Qué está pasando con tus datos
La firma de ciberseguridad ESET advierte que estos chats no funcionan como un simple mensaje privado. Tus conversaciones se guardan en servidores, se usan para entrenar futuros modelos y, peor aún, pueden ser revisadas por personas capacitadas que examinan fragmentos anonimizados. Así, información confidencial puede ser absorbida y reproducida sin control.
Por qué esto cambia el escenario empresarial
Empresas que colocan planes estratégicos, códigos exclusivos o datos de acceso en estos chats abren la puerta a filtraciones graves. No son casos aislados: más de 225.000 registros de acceso a ChatGPT terminaron a la venta en la dark web en 2024, consecuencia directa de vulnerabilidades explotadas por malware especializado.
Qué se puede hacer para contener el daño
- Evitar compartir datos reales en estos entornos sin controles estrictos.
- Anonimizar información sensible, reemplazando nombres o fragmentos críticos antes de enviar cualquier dato.
- Desactivar opciones de historial y entrenamiento en la configuración de la IA para limitar la exposición.

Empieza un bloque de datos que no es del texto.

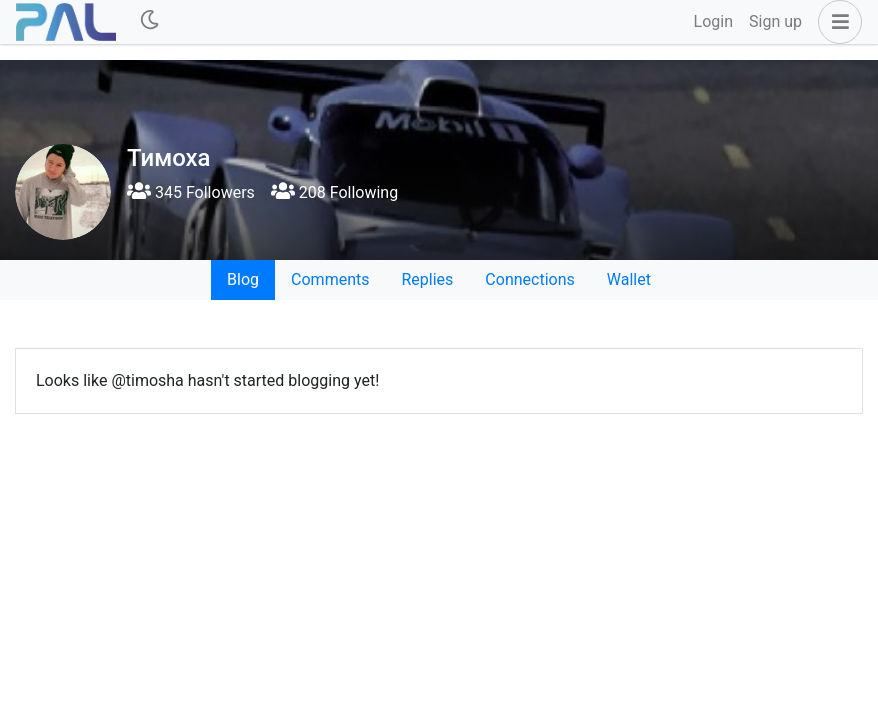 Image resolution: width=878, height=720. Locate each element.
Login (713, 21)
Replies (427, 279)
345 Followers (191, 192)
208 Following (334, 192)
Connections (529, 279)
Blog (243, 279)
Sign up (775, 21)
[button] (836, 22)
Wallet (629, 279)
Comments (330, 279)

- Implementar contraseñas fuertes y autenticación de dos factores para proteger accesos.
Lo preocupante: el proceso técnico para eliminar completamente datos ya cargados es complejo y poco confiable. Es hora de que las empresas dejen de confiar ciegamente en la supuesta privacidad de estas plataformas y empiecen a blindar su información frente a un riesgo que pocos están dispuestos a admitir.